AIM OF THE EXERCISE:
Your output should match the listing below word for word, without any images.

MATERIAL FOR THIS EXERCISE:

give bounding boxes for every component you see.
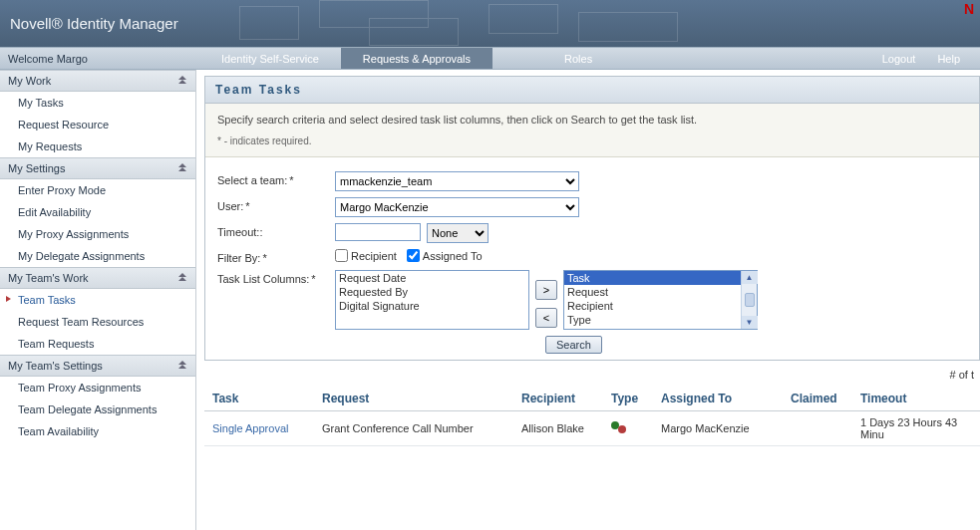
- sidebar-group-my-settings[interactable]: My Settings: [0, 157, 195, 179]
- panel-title: Team Tasks: [205, 77, 979, 104]
- select-team-dropdown[interactable]: mmackenzie_team: [335, 171, 579, 191]
- timeout-unit-dropdown[interactable]: None: [427, 223, 489, 243]
- sidebar-item-enter-proxy-mode[interactable]: Enter Proxy Mode: [0, 179, 195, 201]
- filter-recipient-checkbox[interactable]: Recipient: [335, 249, 397, 262]
- available-columns-listbox[interactable]: Request Date Requested By Digital Signat…: [335, 270, 529, 330]
- main-layout: My Work My Tasks Request Resource My Req…: [0, 70, 980, 530]
- selected-columns-listbox[interactable]: Task Request Recipient Type ▲ ▼: [563, 270, 758, 330]
- content-area: Team Tasks Specify search criteria and s…: [196, 70, 980, 530]
- filter-by-label: Filter By:*: [217, 249, 335, 264]
- welcome-label: Welcome Margo: [0, 48, 199, 69]
- sidebar-group-my-teams-settings[interactable]: My Team's Settings: [0, 355, 195, 377]
- col-recipient[interactable]: Recipient: [513, 387, 603, 411]
- timeout-label: Timeout::: [217, 223, 335, 238]
- search-button[interactable]: Search: [545, 336, 602, 354]
- sidebar-item-team-tasks[interactable]: Team Tasks: [0, 289, 195, 311]
- sidebar-item-my-proxy-assignments[interactable]: My Proxy Assignments: [0, 223, 195, 245]
- task-link[interactable]: Single Approval: [212, 422, 288, 434]
- panel-intro-body: Specify search criteria and select desir…: [205, 104, 979, 157]
- nav-right: Logout Help: [882, 48, 980, 69]
- user-label: User:*: [217, 197, 335, 212]
- filter-assigned-to-checkbox[interactable]: Assigned To: [407, 249, 483, 262]
- select-team-label: Select a team:*: [217, 171, 335, 186]
- scroll-thumb[interactable]: [745, 293, 755, 307]
- scroll-down-icon[interactable]: ▼: [742, 316, 758, 329]
- cell-claimed: [783, 411, 852, 446]
- col-type[interactable]: Type: [603, 387, 653, 411]
- intro-text: Specify search criteria and select desir…: [217, 114, 967, 126]
- banner: Novell® Identity Manager N: [0, 0, 980, 47]
- corner-logo: N: [964, 1, 974, 17]
- scrollbar[interactable]: ▲ ▼: [741, 271, 757, 329]
- filter-assigned-input[interactable]: [407, 249, 420, 262]
- tab-requests-approvals[interactable]: Requests & Approvals: [341, 48, 492, 69]
- sidebar-item-team-proxy-assignments[interactable]: Team Proxy Assignments: [0, 377, 195, 398]
- search-form: Select a team:* mmackenzie_team User:* M…: [205, 157, 979, 360]
- team-tasks-panel: Team Tasks Specify search criteria and s…: [204, 76, 980, 361]
- sidebar-item-team-availability[interactable]: Team Availability: [0, 420, 195, 442]
- banner-decoration: [229, 0, 980, 47]
- sidebar-item-team-requests[interactable]: Team Requests: [0, 333, 195, 355]
- results-table: Task Request Recipient Type Assigned To …: [204, 387, 980, 446]
- filter-recipient-label: Recipient: [351, 250, 397, 262]
- nav-tabs: Identity Self-Service Requests & Approva…: [199, 48, 882, 69]
- sidebar-item-request-team-resources[interactable]: Request Team Resources: [0, 311, 195, 333]
- col-claimed[interactable]: Claimed: [783, 387, 852, 411]
- type-icon: [611, 421, 627, 433]
- sidebar-group-title: My Work: [8, 75, 51, 87]
- timeout-input[interactable]: [335, 223, 421, 241]
- required-note: * - indicates required.: [217, 135, 967, 146]
- sidebar-group-my-teams-work[interactable]: My Team's Work: [0, 267, 195, 289]
- sidebar-item-edit-availability[interactable]: Edit Availability: [0, 201, 195, 223]
- task-list-columns-label: Task List Columns:*: [217, 270, 335, 285]
- sidebar-item-my-tasks[interactable]: My Tasks: [0, 92, 195, 114]
- move-left-button[interactable]: <: [535, 308, 557, 328]
- list-item[interactable]: Digital Signature: [336, 299, 528, 313]
- sidebar-item-my-requests[interactable]: My Requests: [0, 135, 195, 157]
- col-task[interactable]: Task: [204, 387, 314, 411]
- list-item[interactable]: Requested By: [336, 285, 528, 299]
- col-assigned-to[interactable]: Assigned To: [653, 387, 783, 411]
- table-row: Single Approval Grant Conference Call Nu…: [204, 411, 980, 446]
- cell-timeout: 1 Days 23 Hours 43 Minu: [852, 411, 980, 446]
- list-item[interactable]: Recipient: [564, 299, 757, 313]
- sidebar-group-my-work[interactable]: My Work: [0, 70, 195, 92]
- mover-buttons: > <: [535, 280, 557, 328]
- sidebar: My Work My Tasks Request Resource My Req…: [0, 70, 196, 530]
- user-dropdown[interactable]: Margo MacKenzie: [335, 197, 579, 217]
- filter-recipient-input[interactable]: [335, 249, 348, 262]
- sidebar-item-my-delegate-assignments[interactable]: My Delegate Assignments: [0, 245, 195, 267]
- sidebar-group-title: My Team's Settings: [8, 360, 103, 372]
- help-link[interactable]: Help: [937, 53, 960, 65]
- tab-roles[interactable]: Roles: [542, 48, 614, 69]
- cell-type: [603, 411, 653, 446]
- sidebar-item-team-delegate-assignments[interactable]: Team Delegate Assignments: [0, 398, 195, 420]
- sidebar-group-title: My Team's Work: [8, 272, 89, 284]
- list-item[interactable]: Type: [564, 313, 757, 327]
- app-title: Novell® Identity Manager: [10, 15, 178, 32]
- list-item[interactable]: Request Date: [336, 271, 528, 285]
- collapse-icon: [177, 76, 187, 86]
- filter-assigned-label: Assigned To: [423, 250, 483, 262]
- collapse-icon: [177, 361, 187, 371]
- list-item[interactable]: Task: [564, 271, 757, 285]
- list-item[interactable]: Request: [564, 285, 757, 299]
- sidebar-group-title: My Settings: [8, 162, 65, 174]
- logout-link[interactable]: Logout: [882, 53, 916, 65]
- col-timeout[interactable]: Timeout: [852, 387, 980, 411]
- navbar: Welcome Margo Identity Self-Service Requ…: [0, 47, 980, 70]
- collapse-icon: [177, 163, 187, 173]
- cell-recipient: Allison Blake: [513, 411, 603, 446]
- scroll-up-icon[interactable]: ▲: [742, 271, 758, 284]
- collapse-icon: [177, 273, 187, 283]
- move-right-button[interactable]: >: [535, 280, 557, 300]
- sidebar-item-request-resource[interactable]: Request Resource: [0, 114, 195, 135]
- cell-request: Grant Conference Call Number: [314, 411, 513, 446]
- tab-identity-self-service[interactable]: Identity Self-Service: [199, 48, 341, 69]
- cell-assigned-to: Margo MacKenzie: [653, 411, 783, 446]
- col-request[interactable]: Request: [314, 387, 513, 411]
- results-count-label: # of t: [204, 361, 980, 385]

FINISHED TASK:
give bounding boxes for every component you see.
- sidebar-group-my-settings[interactable]: My Settings: [0, 157, 195, 179]
- panel-title: Team Tasks: [205, 77, 979, 104]
- select-team-dropdown[interactable]: mmackenzie_team: [335, 171, 579, 191]
- timeout-unit-dropdown[interactable]: None: [427, 223, 489, 243]
- sidebar-item-enter-proxy-mode[interactable]: Enter Proxy Mode: [0, 179, 195, 201]
- filter-recipient-checkbox[interactable]: Recipient: [335, 249, 397, 262]
- available-columns-listbox[interactable]: Request Date Requested By Digital Signat…: [335, 270, 529, 330]
- main-layout: My Work My Tasks Request Resource My Req…: [0, 70, 980, 530]
- selected-columns-listbox[interactable]: Task Request Recipient Type ▲ ▼: [563, 270, 758, 330]
- content-area: Team Tasks Specify search criteria and s…: [196, 70, 980, 530]
- filter-by-label: Filter By:*: [217, 249, 335, 264]
- welcome-label: Welcome Margo: [0, 48, 199, 69]
- sidebar-group-my-teams-settings[interactable]: My Team's Settings: [0, 355, 195, 377]
- col-recipient[interactable]: Recipient: [513, 387, 603, 411]
- timeout-label: Timeout::: [217, 223, 335, 238]
- search-button[interactable]: Search: [545, 336, 602, 354]
- sidebar-item-team-tasks[interactable]: Team Tasks: [0, 289, 195, 311]
- sidebar-item-my-proxy-assignments[interactable]: My Proxy Assignments: [0, 223, 195, 245]
- task-link[interactable]: Single Approval: [212, 422, 288, 434]
- panel-intro-body: Specify search criteria and select desir…: [205, 104, 979, 157]
- nav-right: Logout Help: [882, 48, 980, 69]
- user-label: User:*: [217, 197, 335, 212]
- filter-assigned-to-checkbox[interactable]: Assigned To: [407, 249, 483, 262]
- select-team-label: Select a team:*: [217, 171, 335, 186]
- scroll-thumb[interactable]: [745, 293, 755, 307]
- scroll-down-icon[interactable]: ▼: [742, 316, 758, 329]
- cell-claimed: [783, 411, 852, 446]
- col-type[interactable]: Type: [603, 387, 653, 411]
- intro-text: Specify search criteria and select desir…: [217, 114, 967, 126]
- banner: Novell® Identity Manager N: [0, 0, 980, 47]
- corner-logo: N: [964, 1, 974, 17]
- scrollbar[interactable]: ▲ ▼: [741, 271, 757, 329]
- filter-assigned-input[interactable]: [407, 249, 420, 262]
- tab-requests-approvals[interactable]: Requests & Approvals: [341, 48, 492, 69]
- sidebar-item-team-proxy-assignments[interactable]: Team Proxy Assignments: [0, 377, 195, 398]
- search-form: Select a team:* mmackenzie_team User:* M…: [205, 157, 979, 360]
- team-tasks-panel: Team Tasks Specify search criteria and s…: [204, 76, 980, 361]
- sidebar-item-team-availability[interactable]: Team Availability: [0, 420, 195, 442]
- banner-decoration: [229, 0, 980, 47]
- sidebar-item-team-requests[interactable]: Team Requests: [0, 333, 195, 355]
- results-table: Task Request Recipient Type Assigned To …: [204, 387, 980, 446]
- filter-recipient-label: Recipient: [351, 250, 397, 262]
- nav-tabs: Identity Self-Service Requests & Approva…: [199, 48, 882, 69]
- sidebar-item-request-team-resources[interactable]: Request Team Resources: [0, 311, 195, 333]
- col-claimed[interactable]: Claimed: [783, 387, 852, 411]
- type-icon: [611, 421, 627, 433]
- sidebar-group-title: My Work: [8, 75, 51, 87]
- timeout-input[interactable]: [335, 223, 421, 241]
- required-note: * - indicates required.: [217, 135, 967, 146]
- sidebar-group-my-teams-work[interactable]: My Team's Work: [0, 267, 195, 289]
- sidebar-item-edit-availability[interactable]: Edit Availability: [0, 201, 195, 223]
- task-list-columns-label: Task List Columns:*: [217, 270, 335, 285]
- sidebar-item-my-tasks[interactable]: My Tasks: [0, 92, 195, 114]
- move-left-button[interactable]: <: [535, 308, 557, 328]
- list-item[interactable]: Digital Signature: [336, 299, 528, 313]
- sidebar-item-my-requests[interactable]: My Requests: [0, 135, 195, 157]
- col-task[interactable]: Task: [204, 387, 314, 411]
- list-item[interactable]: Requested By: [336, 285, 528, 299]
- col-assigned-to[interactable]: Assigned To: [653, 387, 783, 411]
- table-row: Single Approval Grant Conference Call Nu…: [204, 411, 980, 446]
- cell-timeout: 1 Days 23 Hours 43 Minu: [852, 411, 980, 446]
- list-item[interactable]: Recipient: [564, 299, 757, 313]
- sidebar-group-my-work[interactable]: My Work: [0, 70, 195, 92]
- mover-buttons: > <: [535, 280, 557, 328]
- sidebar: My Work My Tasks Request Resource My Req…: [0, 70, 196, 530]
- user-dropdown[interactable]: Margo MacKenzie: [335, 197, 579, 217]
- filter-recipient-input[interactable]: [335, 249, 348, 262]
- sidebar-item-my-delegate-assignments[interactable]: My Delegate Assignments: [0, 245, 195, 267]
- sidebar-group-title: My Team's Settings: [8, 360, 103, 372]
- help-link[interactable]: Help: [937, 53, 960, 65]
- tab-roles[interactable]: Roles: [542, 48, 614, 69]
- cell-type: [603, 411, 653, 446]
- sidebar-item-team-delegate-assignments[interactable]: Team Delegate Assignments: [0, 398, 195, 420]
- sidebar-group-title: My Team's Work: [8, 272, 89, 284]
- list-item[interactable]: Type: [564, 313, 757, 327]
- app-title: Novell® Identity Manager: [10, 15, 178, 32]
- list-item[interactable]: Request Date: [336, 271, 528, 285]
- collapse-icon: [177, 76, 187, 86]
- filter-assigned-label: Assigned To: [423, 250, 483, 262]
- collapse-icon: [177, 361, 187, 371]
- list-item[interactable]: Task: [564, 271, 757, 285]
- list-item[interactable]: Request: [564, 285, 757, 299]
- sidebar-group-title: My Settings: [8, 162, 65, 174]
- logout-link[interactable]: Logout: [882, 53, 916, 65]
- col-timeout[interactable]: Timeout: [852, 387, 980, 411]
- navbar: Welcome Margo Identity Self-Service Requ…: [0, 47, 980, 70]
- collapse-icon: [177, 163, 187, 173]
- cell-recipient: Allison Blake: [513, 411, 603, 446]
- scroll-up-icon[interactable]: ▲: [742, 271, 758, 284]
- collapse-icon: [177, 273, 187, 283]
- move-right-button[interactable]: >: [535, 280, 557, 300]
- sidebar-item-request-resource[interactable]: Request Resource: [0, 114, 195, 135]
- cell-request: Grant Conference Call Number: [314, 411, 513, 446]
- tab-identity-self-service[interactable]: Identity Self-Service: [199, 48, 341, 69]
- cell-assigned-to: Margo MacKenzie: [653, 411, 783, 446]
- col-request[interactable]: Request: [314, 387, 513, 411]
- results-count-label: # of t: [204, 361, 980, 385]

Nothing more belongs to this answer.